L'asbl liégeoise Frontière de vie, récoltant des dons pour protéger la forêt équatorienne, a décidé d'amplifier son impact. Le film-documentaire le Chant de la fleur présente des victimes du barbarisme des compagnies pétrolières et le combat quotidien dans l'espoir d'y résister. Un instrument de sensibilisation artistique, poétique et, surtout, efficace.

Comment réagir lorsque votre propre Etat vous trahit? La tribu de Sarayaku, en Equateur, fut forcée de se poser cette question il y a dix ans de cela. Son président José Galingua et ses 1 200 hommes virent alors débarquer des troupes appartenant à leur propre nation. Qu'importe la nature, l'or noir fait sa loi. L'avidité qu'il suscite est responsable de l'anéantissement de l'écosystème amazonien.

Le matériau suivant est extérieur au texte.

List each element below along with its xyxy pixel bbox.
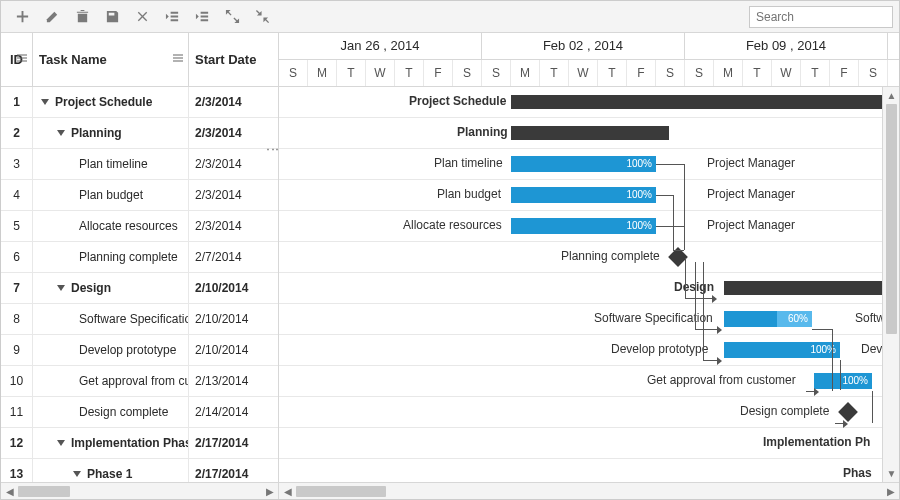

La narration de cette âpre lutte continue (après la réunion au jardin botanique, voir Le Poiscaille n°28, p.11), dans l'espoir de sensibiliser un peu plus le public belge. Si certains témoignages terrorisent, c'est avant tout un message d'espoir qui est transmis. Le peuple de Sarayaku croit en l'arbre qui cache la forêt, leur mère, dont il est l'embryon. Ce combat commencé il y a trente ans, lors de la rencontre entre Galingua et son épouse originaire de Theux, fait rayonner de fierté tout le continent, s'imposant comme un emblème. «C'est comme une lumière qui permet aux autres tribus de se réveiller» décrit le président aux plumes.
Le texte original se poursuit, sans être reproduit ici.